Data supplied below:
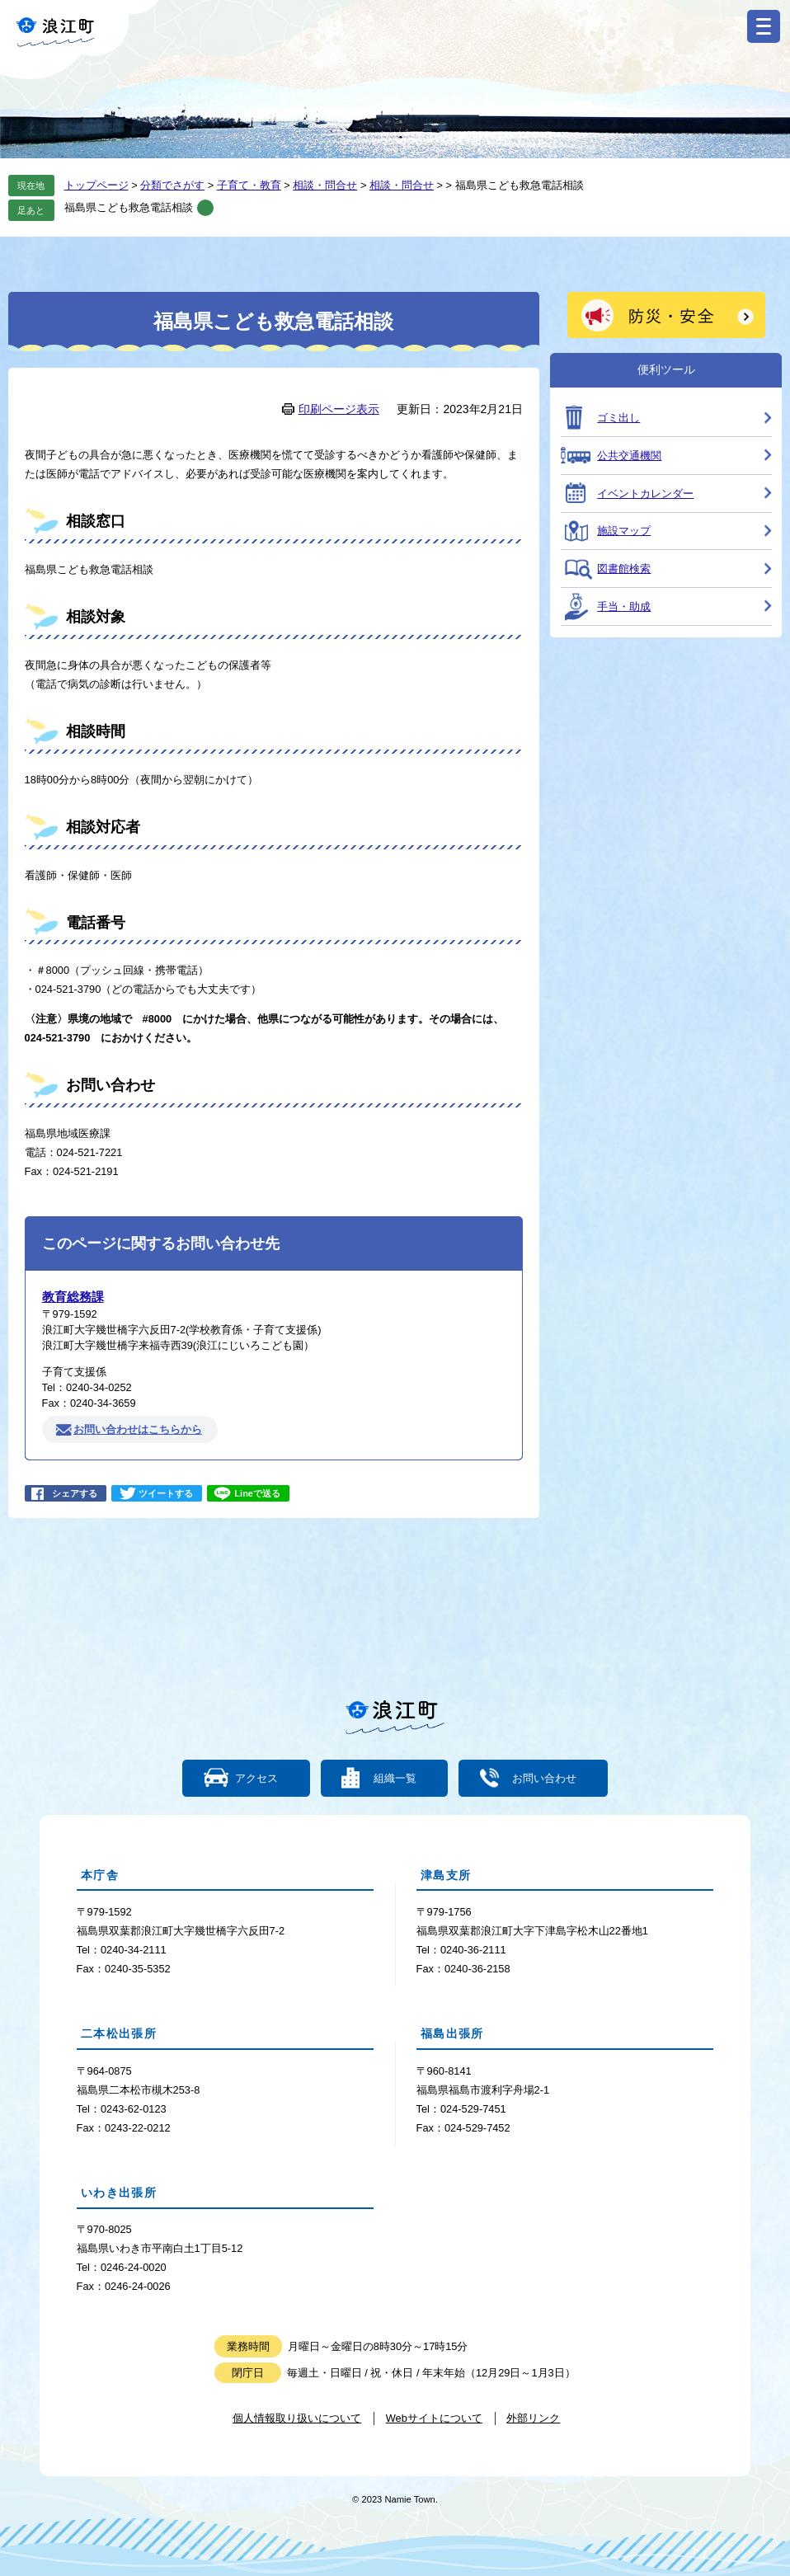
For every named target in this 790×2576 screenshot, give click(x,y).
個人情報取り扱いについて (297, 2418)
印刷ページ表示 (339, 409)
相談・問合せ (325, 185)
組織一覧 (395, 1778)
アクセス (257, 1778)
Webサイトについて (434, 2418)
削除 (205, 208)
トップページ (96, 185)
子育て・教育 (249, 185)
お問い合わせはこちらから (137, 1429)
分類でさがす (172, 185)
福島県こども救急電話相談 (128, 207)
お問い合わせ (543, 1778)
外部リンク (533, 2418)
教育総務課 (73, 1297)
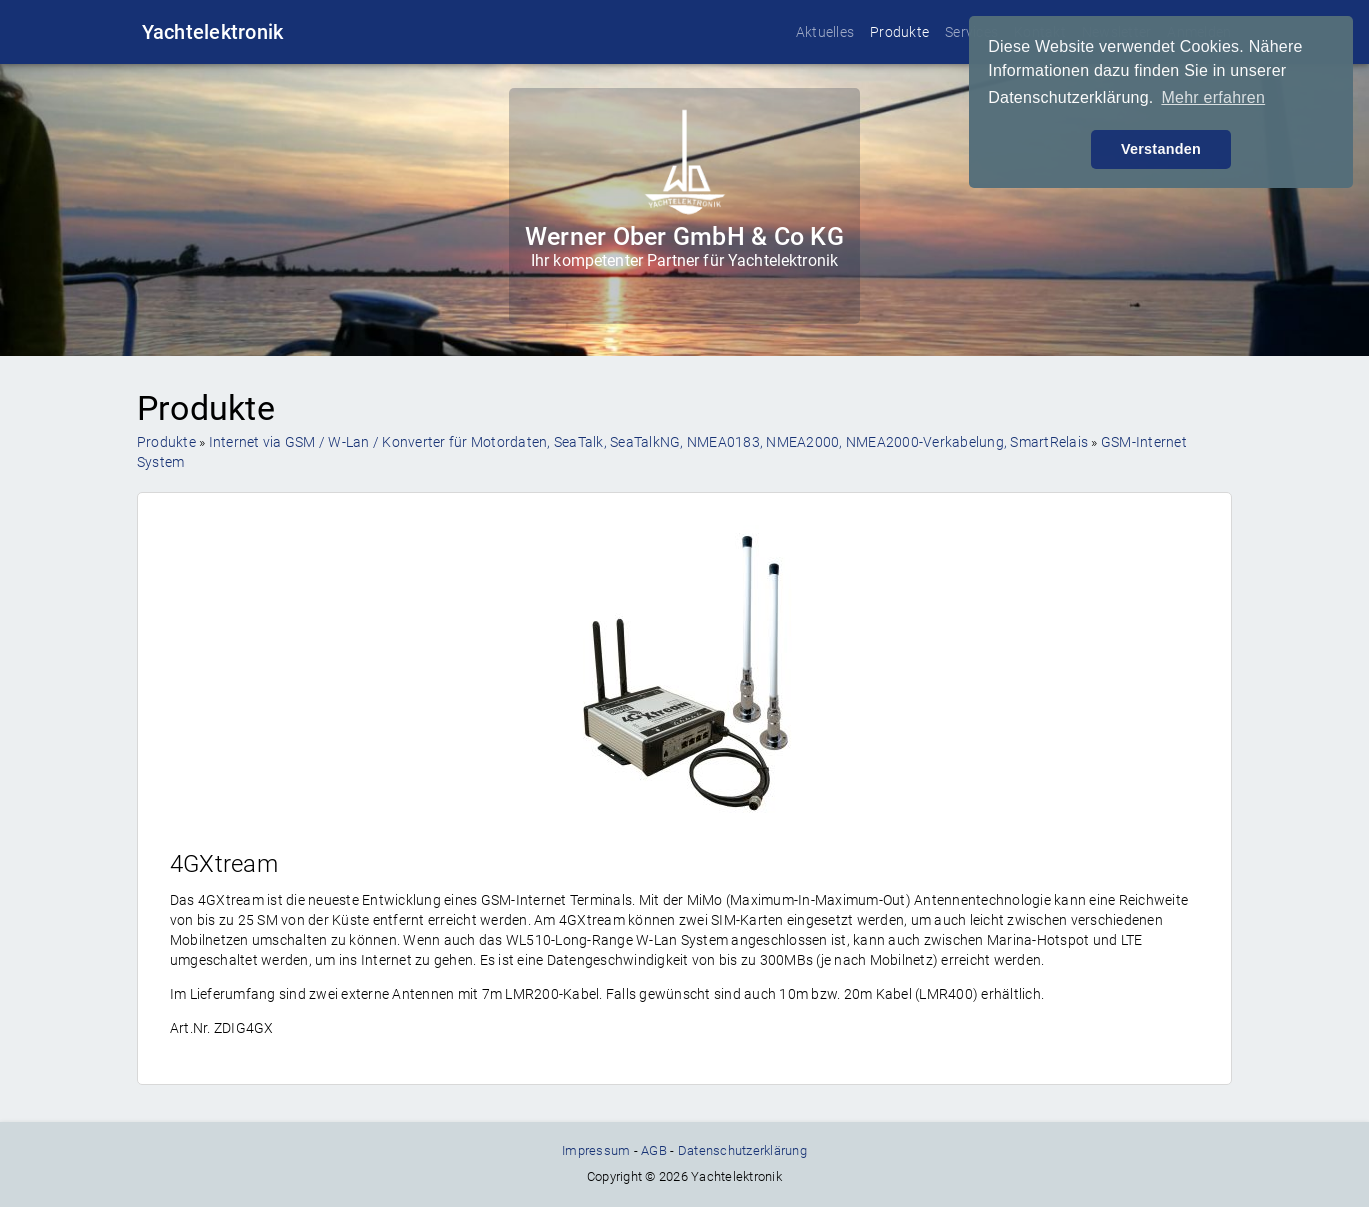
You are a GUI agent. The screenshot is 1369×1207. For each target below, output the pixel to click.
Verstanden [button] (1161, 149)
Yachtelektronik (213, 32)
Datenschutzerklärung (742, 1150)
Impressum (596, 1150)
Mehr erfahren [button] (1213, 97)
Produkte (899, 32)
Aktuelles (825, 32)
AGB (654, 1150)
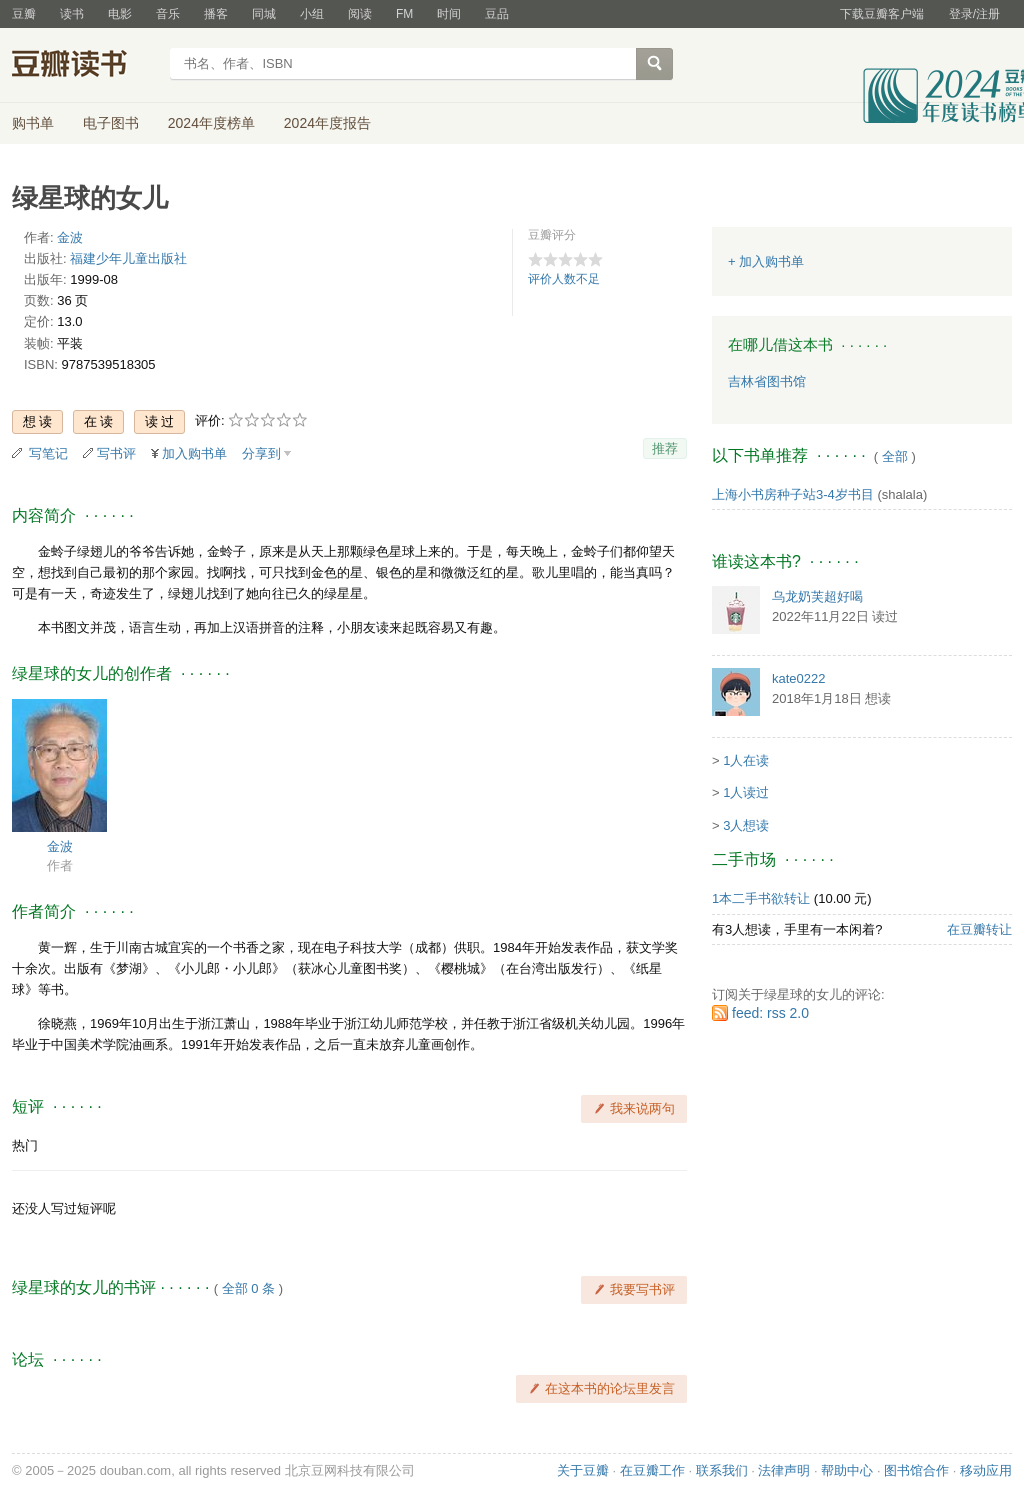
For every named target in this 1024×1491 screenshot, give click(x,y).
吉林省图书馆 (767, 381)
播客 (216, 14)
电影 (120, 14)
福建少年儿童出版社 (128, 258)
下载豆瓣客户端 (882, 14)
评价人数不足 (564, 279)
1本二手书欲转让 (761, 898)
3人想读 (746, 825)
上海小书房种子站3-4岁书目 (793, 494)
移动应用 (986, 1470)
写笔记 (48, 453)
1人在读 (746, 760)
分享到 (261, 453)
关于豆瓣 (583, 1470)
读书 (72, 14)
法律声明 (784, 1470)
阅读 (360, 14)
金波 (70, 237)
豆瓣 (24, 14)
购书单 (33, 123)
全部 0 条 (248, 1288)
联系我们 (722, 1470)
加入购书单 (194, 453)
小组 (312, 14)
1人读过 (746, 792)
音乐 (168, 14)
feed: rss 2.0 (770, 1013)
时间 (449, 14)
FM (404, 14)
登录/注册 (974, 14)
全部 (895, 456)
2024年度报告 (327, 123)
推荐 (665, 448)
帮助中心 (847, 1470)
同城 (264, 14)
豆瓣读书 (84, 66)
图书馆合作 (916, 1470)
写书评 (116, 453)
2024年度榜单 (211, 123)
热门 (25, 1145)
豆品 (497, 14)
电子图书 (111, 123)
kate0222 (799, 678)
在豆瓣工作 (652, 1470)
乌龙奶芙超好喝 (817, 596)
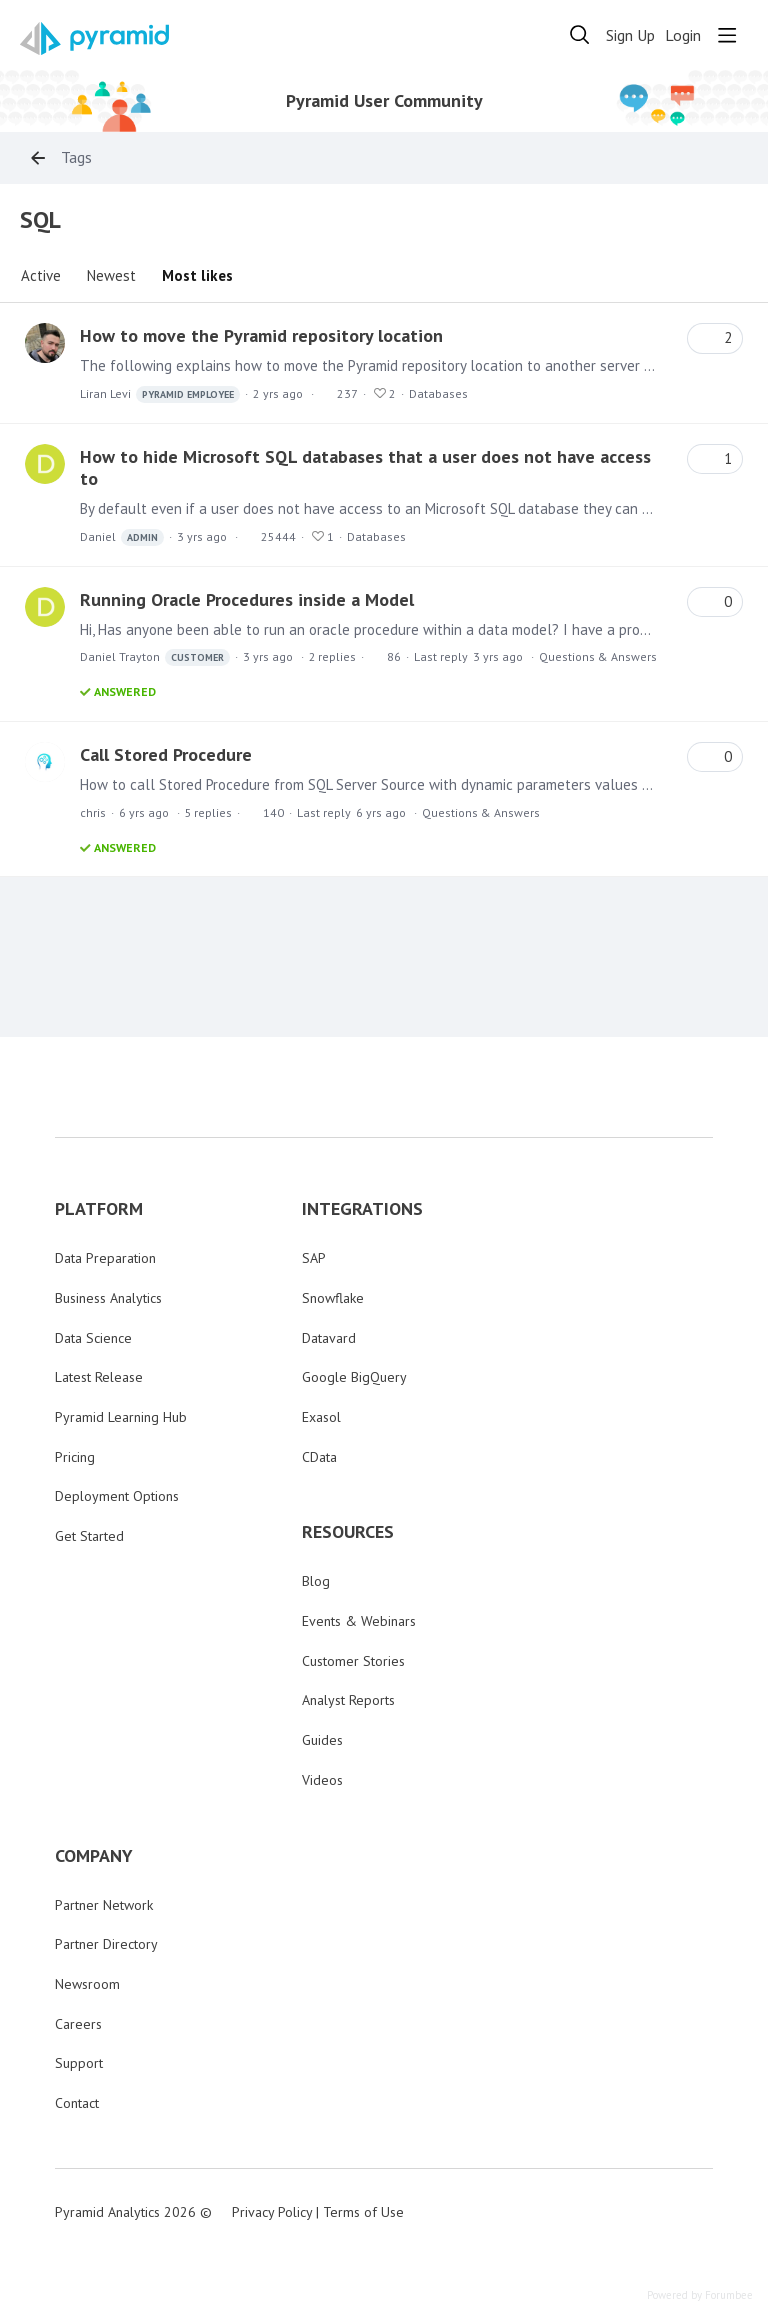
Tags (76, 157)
End of Data supplied.
Problem description: In the entries above, find the line with "印刷ページ表示 (339, 409)" and the line with "Impressum (596, 1150)". Write out exactly those two lines and every line between them, pictures excluded.

Output for this exercise:
印刷ページ表示 (339, 409)
相談・問合せ (325, 185)
組織一覧 (395, 1778)
アクセス (257, 1778)
Webサイトについて (434, 2418)
削除 (205, 208)
トップページ (96, 185)
子育て・教育 (249, 185)
お問い合わせはこちらから (137, 1429)
分類でさがす (172, 185)
福島県こども救急電話相談 (128, 207)
お問い合わせ (543, 1778)
外部リンク (533, 2418)
教育総務課 (73, 1297)
You are a GUI agent. The screenshot is 1369×1207. For each target below, output the pixel to click.
Verstanden [button] (1161, 149)
Yachtelektronik (213, 32)
Datenschutzerklärung (742, 1150)
Impressum (596, 1150)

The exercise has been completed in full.